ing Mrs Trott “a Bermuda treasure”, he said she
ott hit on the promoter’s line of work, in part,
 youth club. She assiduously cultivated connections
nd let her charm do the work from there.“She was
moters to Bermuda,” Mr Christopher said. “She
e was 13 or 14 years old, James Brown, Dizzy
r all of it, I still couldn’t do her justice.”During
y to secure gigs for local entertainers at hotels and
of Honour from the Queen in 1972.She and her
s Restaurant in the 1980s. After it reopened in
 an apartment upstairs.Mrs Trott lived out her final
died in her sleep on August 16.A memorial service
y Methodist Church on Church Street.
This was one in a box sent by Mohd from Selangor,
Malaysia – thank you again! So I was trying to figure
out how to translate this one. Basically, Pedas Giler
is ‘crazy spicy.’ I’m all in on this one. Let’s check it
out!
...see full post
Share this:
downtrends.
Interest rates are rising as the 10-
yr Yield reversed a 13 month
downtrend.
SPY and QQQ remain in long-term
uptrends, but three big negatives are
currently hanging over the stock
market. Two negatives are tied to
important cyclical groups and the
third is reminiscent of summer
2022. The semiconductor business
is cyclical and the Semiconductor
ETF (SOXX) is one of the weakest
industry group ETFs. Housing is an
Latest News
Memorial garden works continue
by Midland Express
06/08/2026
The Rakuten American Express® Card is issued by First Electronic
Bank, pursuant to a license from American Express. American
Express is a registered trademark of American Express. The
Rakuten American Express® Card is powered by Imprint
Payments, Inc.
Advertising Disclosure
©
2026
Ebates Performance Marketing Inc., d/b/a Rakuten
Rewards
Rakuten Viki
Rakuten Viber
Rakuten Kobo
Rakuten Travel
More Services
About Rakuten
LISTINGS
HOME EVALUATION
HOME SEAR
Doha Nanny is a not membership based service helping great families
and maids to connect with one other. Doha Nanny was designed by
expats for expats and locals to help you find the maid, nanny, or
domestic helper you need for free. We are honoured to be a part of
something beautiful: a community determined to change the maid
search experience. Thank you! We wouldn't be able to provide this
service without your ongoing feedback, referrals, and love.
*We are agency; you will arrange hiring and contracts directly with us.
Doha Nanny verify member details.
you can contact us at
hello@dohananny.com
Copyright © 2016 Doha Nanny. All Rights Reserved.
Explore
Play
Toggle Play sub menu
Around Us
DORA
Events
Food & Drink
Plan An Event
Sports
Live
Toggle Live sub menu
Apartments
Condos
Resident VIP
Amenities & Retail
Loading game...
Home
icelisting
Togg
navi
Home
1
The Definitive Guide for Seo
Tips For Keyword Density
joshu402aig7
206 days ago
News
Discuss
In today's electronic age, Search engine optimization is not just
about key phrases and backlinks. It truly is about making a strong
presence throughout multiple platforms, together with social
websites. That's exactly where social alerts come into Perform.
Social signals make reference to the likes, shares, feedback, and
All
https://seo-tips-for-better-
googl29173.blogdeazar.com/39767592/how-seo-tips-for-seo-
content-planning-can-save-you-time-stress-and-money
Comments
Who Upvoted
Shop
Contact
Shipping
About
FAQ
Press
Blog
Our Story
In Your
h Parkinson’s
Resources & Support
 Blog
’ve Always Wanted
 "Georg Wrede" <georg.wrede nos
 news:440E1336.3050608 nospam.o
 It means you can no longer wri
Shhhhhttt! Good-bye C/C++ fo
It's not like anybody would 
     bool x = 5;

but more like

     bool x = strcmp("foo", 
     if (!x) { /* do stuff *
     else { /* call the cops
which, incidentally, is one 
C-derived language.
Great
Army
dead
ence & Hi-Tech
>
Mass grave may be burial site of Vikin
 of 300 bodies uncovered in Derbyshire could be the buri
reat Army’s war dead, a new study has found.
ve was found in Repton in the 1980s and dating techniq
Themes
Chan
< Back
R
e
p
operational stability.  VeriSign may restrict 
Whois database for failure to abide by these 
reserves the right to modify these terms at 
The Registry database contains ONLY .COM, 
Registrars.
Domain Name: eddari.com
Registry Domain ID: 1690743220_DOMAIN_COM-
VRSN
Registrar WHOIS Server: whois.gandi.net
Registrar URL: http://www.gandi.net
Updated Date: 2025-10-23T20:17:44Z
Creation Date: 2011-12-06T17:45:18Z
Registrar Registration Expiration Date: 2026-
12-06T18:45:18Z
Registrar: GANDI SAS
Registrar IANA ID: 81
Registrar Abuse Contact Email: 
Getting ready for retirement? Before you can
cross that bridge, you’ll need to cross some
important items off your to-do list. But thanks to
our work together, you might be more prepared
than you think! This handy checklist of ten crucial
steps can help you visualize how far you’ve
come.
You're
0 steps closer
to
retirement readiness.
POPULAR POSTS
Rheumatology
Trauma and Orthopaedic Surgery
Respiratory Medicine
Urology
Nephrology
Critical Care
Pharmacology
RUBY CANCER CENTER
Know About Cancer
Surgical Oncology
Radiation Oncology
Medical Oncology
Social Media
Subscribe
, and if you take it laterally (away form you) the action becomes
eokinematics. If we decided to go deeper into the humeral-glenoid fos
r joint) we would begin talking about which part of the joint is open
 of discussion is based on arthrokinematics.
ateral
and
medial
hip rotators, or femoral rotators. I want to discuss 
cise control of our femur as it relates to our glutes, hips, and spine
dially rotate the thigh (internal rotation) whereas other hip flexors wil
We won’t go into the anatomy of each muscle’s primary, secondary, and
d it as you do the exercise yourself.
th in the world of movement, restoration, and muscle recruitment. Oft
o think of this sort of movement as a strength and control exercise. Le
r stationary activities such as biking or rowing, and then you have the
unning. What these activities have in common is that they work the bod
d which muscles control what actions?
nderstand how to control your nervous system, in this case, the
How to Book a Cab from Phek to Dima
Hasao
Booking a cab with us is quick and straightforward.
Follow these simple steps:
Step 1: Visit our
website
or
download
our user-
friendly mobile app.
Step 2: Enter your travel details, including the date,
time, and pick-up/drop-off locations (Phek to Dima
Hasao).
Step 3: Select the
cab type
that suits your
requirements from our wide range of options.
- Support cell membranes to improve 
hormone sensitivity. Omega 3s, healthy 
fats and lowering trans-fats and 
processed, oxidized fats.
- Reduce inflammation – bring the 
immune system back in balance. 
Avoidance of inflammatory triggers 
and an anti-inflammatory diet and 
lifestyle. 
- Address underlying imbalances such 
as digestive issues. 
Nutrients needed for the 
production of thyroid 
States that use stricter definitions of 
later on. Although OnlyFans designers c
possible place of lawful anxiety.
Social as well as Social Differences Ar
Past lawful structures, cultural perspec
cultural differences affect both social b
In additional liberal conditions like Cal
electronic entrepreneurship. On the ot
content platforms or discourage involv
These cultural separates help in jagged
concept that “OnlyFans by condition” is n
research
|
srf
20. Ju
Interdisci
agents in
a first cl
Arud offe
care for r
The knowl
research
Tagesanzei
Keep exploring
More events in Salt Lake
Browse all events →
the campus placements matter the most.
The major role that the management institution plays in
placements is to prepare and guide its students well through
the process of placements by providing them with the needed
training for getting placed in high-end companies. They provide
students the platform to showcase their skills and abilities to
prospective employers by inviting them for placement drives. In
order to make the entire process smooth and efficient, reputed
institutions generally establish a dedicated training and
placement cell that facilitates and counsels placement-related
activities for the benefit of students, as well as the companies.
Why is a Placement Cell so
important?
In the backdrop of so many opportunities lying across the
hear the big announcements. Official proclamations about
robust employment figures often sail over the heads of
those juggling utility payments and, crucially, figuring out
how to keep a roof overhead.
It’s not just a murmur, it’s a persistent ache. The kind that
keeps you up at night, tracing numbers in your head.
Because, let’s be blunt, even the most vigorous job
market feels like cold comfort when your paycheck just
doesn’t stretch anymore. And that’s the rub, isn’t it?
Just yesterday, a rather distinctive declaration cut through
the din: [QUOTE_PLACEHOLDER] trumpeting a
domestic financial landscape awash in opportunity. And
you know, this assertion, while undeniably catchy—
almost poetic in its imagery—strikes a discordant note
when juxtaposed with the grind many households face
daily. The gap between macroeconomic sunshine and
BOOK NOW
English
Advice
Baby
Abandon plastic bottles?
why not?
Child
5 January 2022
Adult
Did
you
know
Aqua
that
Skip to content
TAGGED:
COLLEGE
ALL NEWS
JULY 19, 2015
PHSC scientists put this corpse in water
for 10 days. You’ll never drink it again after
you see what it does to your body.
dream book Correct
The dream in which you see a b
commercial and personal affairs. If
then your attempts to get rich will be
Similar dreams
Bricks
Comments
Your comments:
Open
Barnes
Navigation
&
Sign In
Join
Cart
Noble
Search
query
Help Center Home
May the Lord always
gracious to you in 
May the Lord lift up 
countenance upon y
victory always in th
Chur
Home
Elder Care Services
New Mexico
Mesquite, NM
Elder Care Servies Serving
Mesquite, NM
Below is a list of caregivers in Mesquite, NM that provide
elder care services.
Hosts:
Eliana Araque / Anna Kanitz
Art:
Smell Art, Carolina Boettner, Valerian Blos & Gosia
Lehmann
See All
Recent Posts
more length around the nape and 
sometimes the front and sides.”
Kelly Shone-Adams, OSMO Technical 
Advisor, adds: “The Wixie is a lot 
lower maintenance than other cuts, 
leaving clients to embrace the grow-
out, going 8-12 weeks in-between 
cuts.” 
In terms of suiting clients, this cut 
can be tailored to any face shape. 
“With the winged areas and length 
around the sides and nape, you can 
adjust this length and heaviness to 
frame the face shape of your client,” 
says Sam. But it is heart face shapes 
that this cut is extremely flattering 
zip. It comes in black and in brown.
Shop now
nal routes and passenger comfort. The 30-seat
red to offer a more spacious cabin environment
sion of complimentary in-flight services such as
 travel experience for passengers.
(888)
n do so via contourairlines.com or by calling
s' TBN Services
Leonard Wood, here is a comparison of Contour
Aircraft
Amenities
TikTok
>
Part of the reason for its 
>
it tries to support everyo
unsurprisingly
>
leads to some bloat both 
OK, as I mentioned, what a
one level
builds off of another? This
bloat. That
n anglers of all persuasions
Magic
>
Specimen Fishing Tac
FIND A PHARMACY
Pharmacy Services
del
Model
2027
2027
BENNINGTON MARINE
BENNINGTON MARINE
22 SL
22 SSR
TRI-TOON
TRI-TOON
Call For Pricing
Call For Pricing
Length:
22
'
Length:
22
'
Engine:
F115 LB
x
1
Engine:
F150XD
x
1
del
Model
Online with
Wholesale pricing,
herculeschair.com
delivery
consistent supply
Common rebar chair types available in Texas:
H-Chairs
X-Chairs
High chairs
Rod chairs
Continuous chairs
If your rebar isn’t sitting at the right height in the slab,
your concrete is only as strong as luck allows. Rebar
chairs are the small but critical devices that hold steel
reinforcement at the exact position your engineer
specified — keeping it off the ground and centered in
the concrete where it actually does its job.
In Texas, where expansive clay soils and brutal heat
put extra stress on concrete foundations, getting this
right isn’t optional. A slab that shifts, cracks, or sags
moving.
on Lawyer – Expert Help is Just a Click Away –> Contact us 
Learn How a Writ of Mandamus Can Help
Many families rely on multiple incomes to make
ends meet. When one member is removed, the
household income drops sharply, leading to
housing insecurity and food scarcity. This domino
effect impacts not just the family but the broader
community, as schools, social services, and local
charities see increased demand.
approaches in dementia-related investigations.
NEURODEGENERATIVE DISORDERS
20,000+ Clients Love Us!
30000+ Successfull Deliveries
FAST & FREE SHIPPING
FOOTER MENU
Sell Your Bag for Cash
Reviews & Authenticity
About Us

Problem description
In the records above, return precisely the line containing "housing insecurity and" and each line that comes after it, up to the final one.

Result of this exercise
housing insecurity and food scarcity. This domino
effect impacts not just the family but the broader
community, as schools, social services, and local
charities see increased demand.
approaches in dementia-related investigations.
NEURODEGENERATIVE DISORDERS
20,000+ Clients Love Us!
30000+ Successfull Deliveries
FAST & FREE SHIPPING
FOOTER MENU
Sell Your Bag for Cash
Reviews & Authenticity
About Us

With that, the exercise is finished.